Ermacora: „Die Ehrenamtlichen geben ihr Herzblut“
Dr. Andreas Ermacora, Präsident des Österreichischen Alpenvereins, sprach mit Bergwelten-Chefredakteur Klaus Haselböck über den Reiz ehrenamtlicher Arbeit, seine wichtigsten Anliegen, die gelungene Zusammenarbeit mit Bergwelten und auf welche Berge er privat am liebsten steigt.
Bergwelten: Wie war Ihr Weg zum ÖAV-Präsidenten?

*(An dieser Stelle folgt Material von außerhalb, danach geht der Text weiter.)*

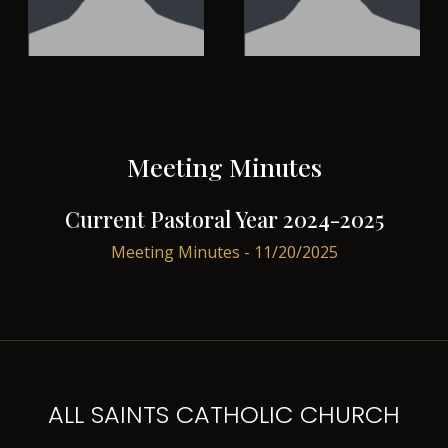
Meeting Minutes
Current Pastoral Year 2024-2025
Meeting Minutes - 11/20/2025
ALL SAINTS CATHOLIC CHURCH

Dr. Andreas Ermacora: Mein Vater war von 1968 bis 1970 erster Vorsitzender des Alpenvereins. Als er dann in den Nationalrat gekommen ist, hat er abgedankt, denn es wäre mit unserer Satzung unvereinbar gewesen. Der Alpenverein ist ja parteipolitisch neutral und unabhängig. Mit 32 Jahren hat mich dann ein befreundeter Anwalt gefragt, ob ich mir vorstellen kann, beim Alpenverein ehrenamtlicher Sachwalter für Rechtsangelegenheiten zu sein. Mein Vorgänger in dieser Funktion meinte, das seien drei Sitzungen im Jahr, ich müsse die Statuten überprüfen, an der Hauptversammlung teilnehmen – fertig. Da meinte ich: Das mache ich! Ich war ja noch jung und hatte noch nicht so viel Arbeit. Aus den drei Sitzungen sind mittlerweile 500 Stunden im Jahr an ehrenamtlicher Tätigkeit geworden.
Was ist genau die Funktion eines Präsidenten im Alpenverein?
Es geht um die Vertretung des Vereins nach außen. Ich bin Mitglied des Präsidiums, und das Präsidium ist quasi das Leitungsorgan des Vereins. Gemeinsam mit der hauptamtlichen Geschäftsleitung werden hier die wichtigen Entscheidungen für den Verein getroffen. In Abstimmung mit dem Bundesausschuss, dem auch die Präsidiumsmitglieder angehören, werden in zehn Sitzungen pro Jahr alle Bereiche – von den Hütten über die Jugend bis zum Budget – besprochen. Wir sind ja mittlerweile ein riesiger Verein.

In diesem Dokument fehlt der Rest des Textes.